What is needed is the exact text of each line in the listing below from the one with "Mayor's Message (1140, 296)" up to and including the one with "[application] (400, 2489)", and no pictures.

◇ ◇ ◇ ◇ ◇

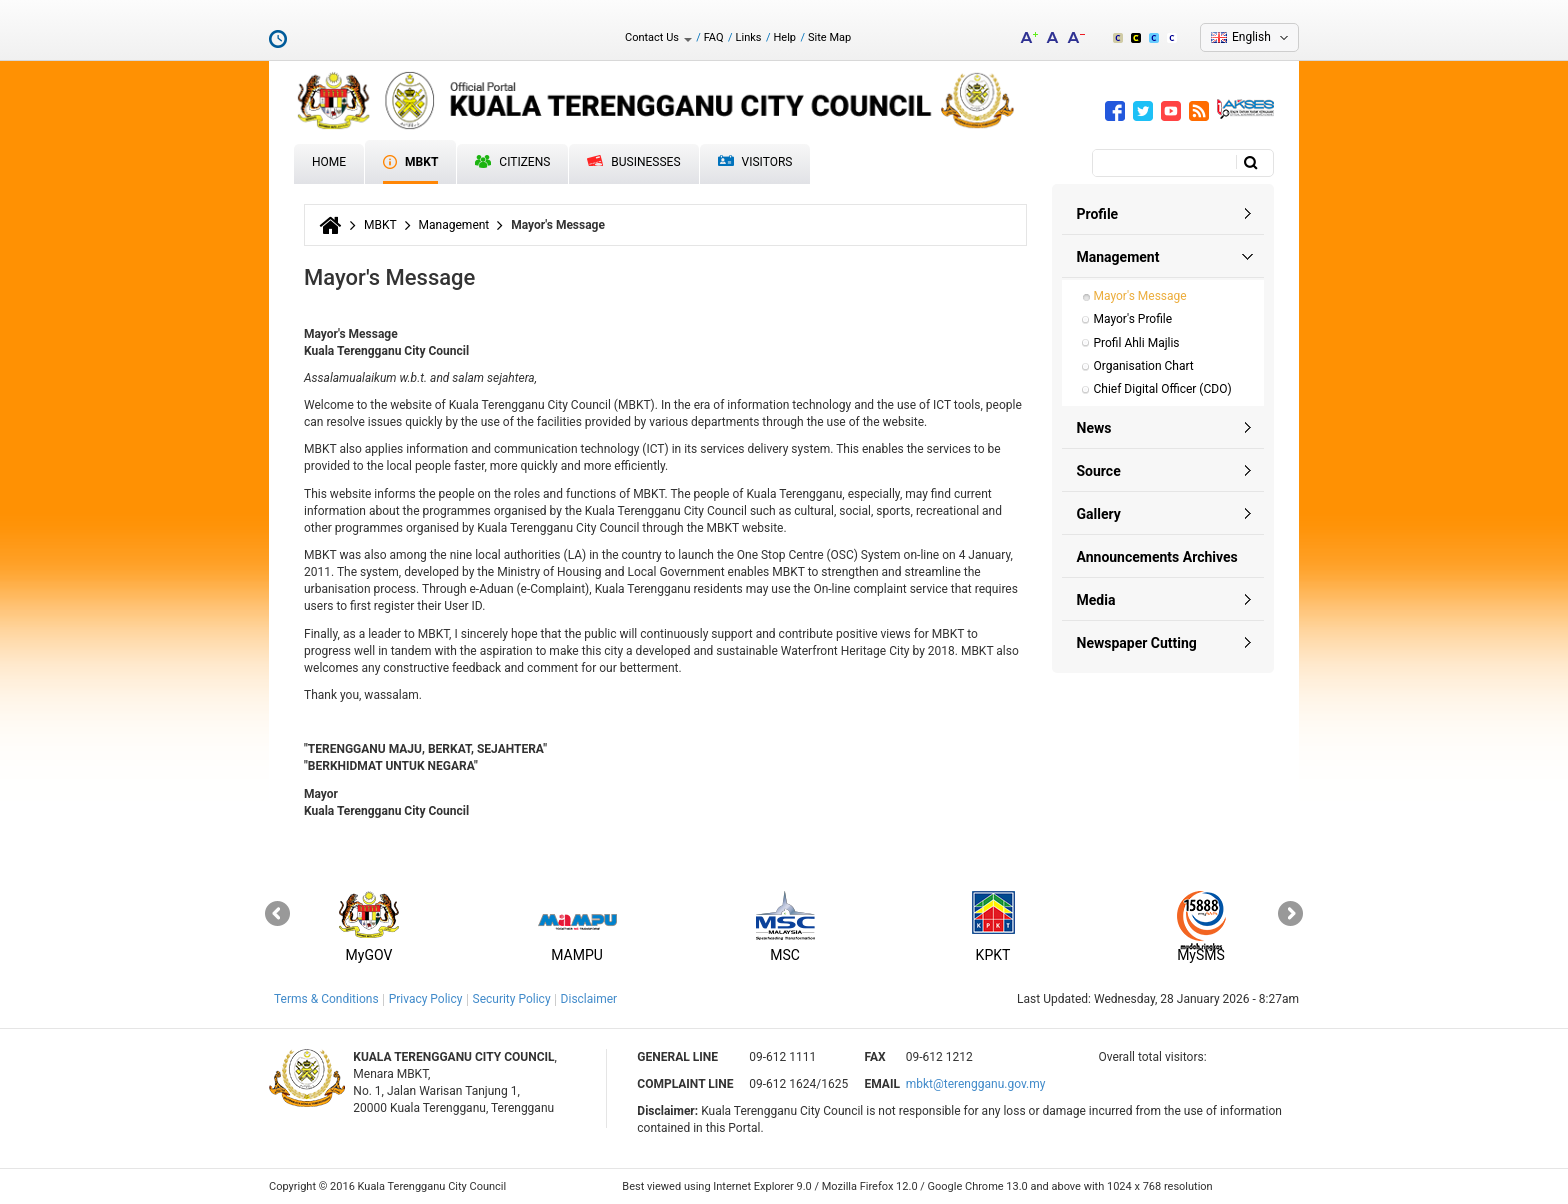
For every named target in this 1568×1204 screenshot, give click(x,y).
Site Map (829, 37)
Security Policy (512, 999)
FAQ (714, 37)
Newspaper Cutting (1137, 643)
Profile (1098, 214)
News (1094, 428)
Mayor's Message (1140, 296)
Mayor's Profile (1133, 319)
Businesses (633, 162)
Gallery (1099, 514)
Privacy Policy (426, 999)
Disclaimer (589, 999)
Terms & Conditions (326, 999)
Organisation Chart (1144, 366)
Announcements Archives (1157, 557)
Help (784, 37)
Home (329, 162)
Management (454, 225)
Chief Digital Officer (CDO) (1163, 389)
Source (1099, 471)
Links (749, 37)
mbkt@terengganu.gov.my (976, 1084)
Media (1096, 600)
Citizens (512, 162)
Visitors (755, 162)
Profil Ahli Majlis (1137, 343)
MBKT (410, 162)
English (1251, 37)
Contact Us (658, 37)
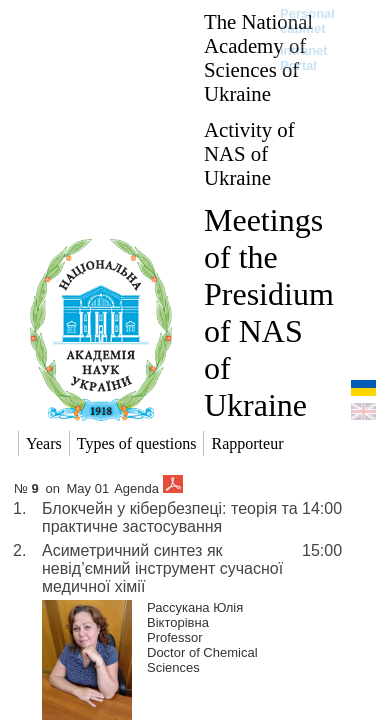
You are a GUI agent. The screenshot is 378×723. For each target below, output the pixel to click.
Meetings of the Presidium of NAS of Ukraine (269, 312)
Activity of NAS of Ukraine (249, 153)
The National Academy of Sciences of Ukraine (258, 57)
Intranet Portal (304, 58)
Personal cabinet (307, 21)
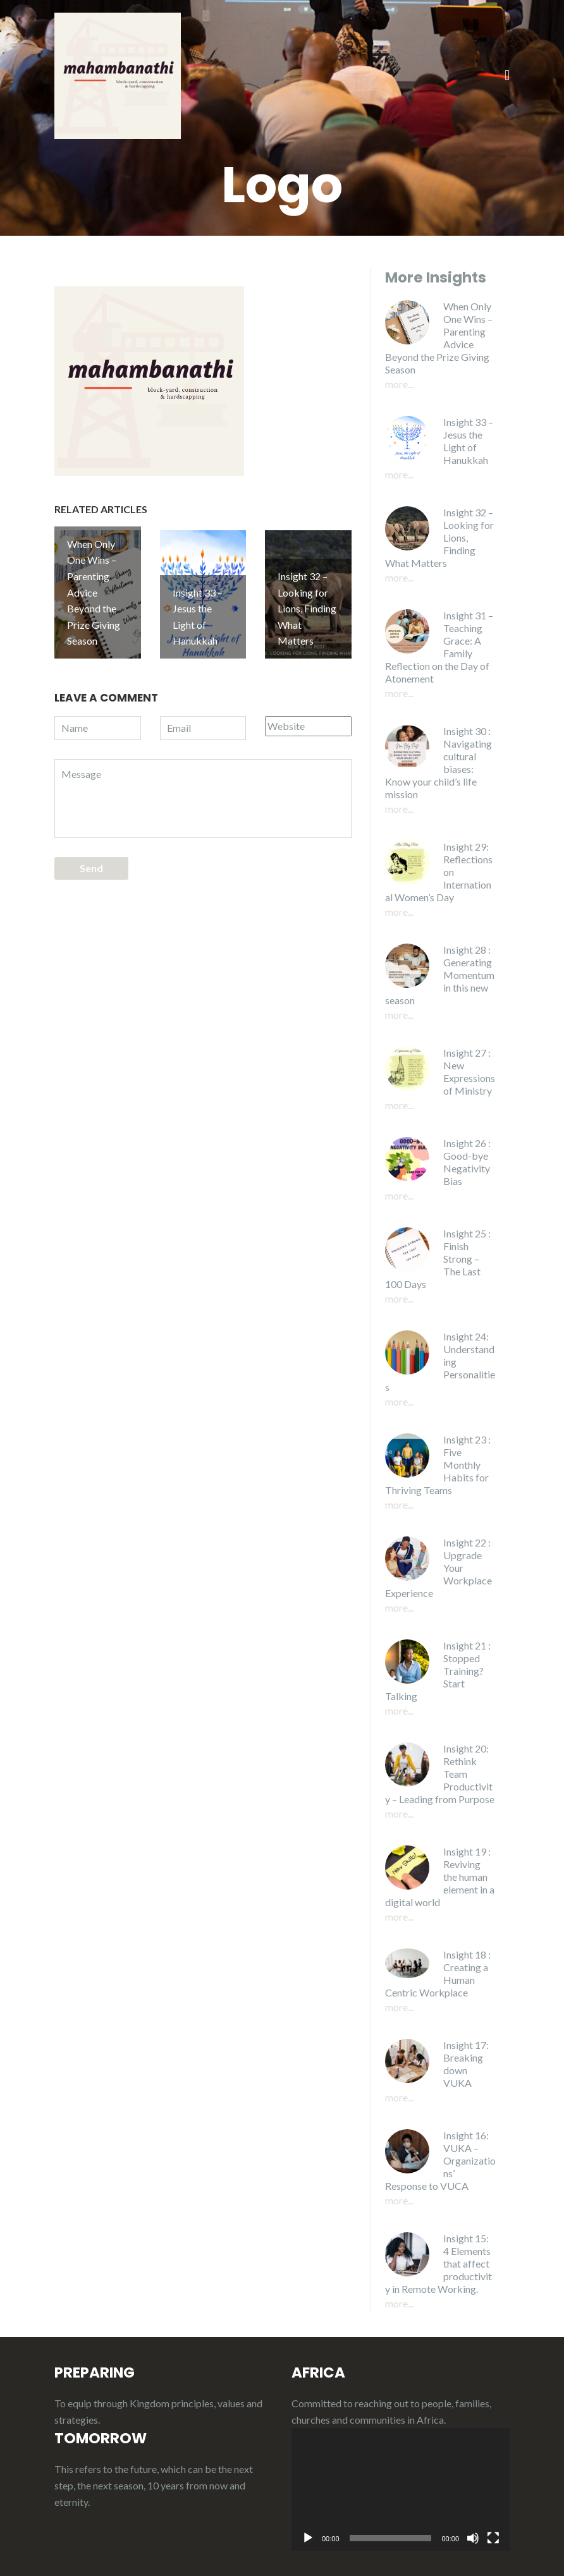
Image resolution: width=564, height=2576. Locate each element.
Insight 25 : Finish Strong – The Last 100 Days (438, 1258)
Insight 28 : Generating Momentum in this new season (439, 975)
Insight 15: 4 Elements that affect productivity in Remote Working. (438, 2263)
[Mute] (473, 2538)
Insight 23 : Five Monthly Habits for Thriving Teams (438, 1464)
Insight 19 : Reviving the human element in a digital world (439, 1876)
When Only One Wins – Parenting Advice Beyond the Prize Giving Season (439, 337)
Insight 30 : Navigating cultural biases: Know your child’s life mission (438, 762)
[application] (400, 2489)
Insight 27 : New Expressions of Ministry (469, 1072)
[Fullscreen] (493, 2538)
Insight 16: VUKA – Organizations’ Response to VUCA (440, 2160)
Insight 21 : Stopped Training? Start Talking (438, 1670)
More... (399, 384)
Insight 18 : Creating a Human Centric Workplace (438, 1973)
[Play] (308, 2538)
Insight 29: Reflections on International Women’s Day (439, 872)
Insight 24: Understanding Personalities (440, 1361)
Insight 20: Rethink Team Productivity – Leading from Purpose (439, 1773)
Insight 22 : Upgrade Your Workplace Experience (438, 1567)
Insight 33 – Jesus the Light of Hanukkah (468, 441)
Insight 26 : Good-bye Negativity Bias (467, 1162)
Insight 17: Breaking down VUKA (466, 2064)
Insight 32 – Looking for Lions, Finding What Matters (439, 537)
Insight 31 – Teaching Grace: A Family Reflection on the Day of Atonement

◇ ◇ ◇ ◇ ◇

(Exercise output):
Mayor's Message (1140, 296)
Mayor's Profile (1133, 319)
Businesses (633, 162)
Gallery (1099, 514)
Privacy Policy (426, 999)
Disclaimer (589, 999)
Terms & Conditions (326, 999)
Organisation Chart (1144, 366)
Announcements Archives (1157, 557)
Help (784, 37)
Home (329, 162)
Management (454, 225)
Chief Digital Officer (CDO) (1163, 389)
Source (1099, 471)
Links (749, 37)
mbkt@terengganu.gov.my (976, 1084)
Media (1096, 600)
Citizens (512, 162)
Visitors (755, 162)
Profil Ahli Majlis (1137, 343)
MBKT (410, 162)
English (1251, 37)
Contact Us (658, 37)
You are a GUI agent. The screenshot is 378×723. For each target below, output the pixel to click.
Meetings of the Presidium of NAS of Ukraine (269, 312)
Activity of NAS of Ukraine (249, 153)
The National Academy of Sciences of Ukraine (258, 57)
Intranet Portal (304, 58)
Personal cabinet (307, 21)
Image resolution: width=564, height=2576. Locate each element.
Insight 25 : Finish Strong – The Last 100 Days (438, 1258)
Insight 28 : Generating Momentum in this new season (439, 975)
Insight 15: 4 Elements that affect productivity in Remote Working. (438, 2263)
[Mute] (473, 2538)
Insight 23 : Five Monthly Habits for Thriving Teams (438, 1464)
Insight 19 : Reviving the human element in a digital world (439, 1876)
When Only One Wins – Parenting Advice Beyond the Prize Giving Season (439, 337)
Insight 30 : Navigating cultural biases: Know your child’s life mission (438, 762)
[application] (400, 2489)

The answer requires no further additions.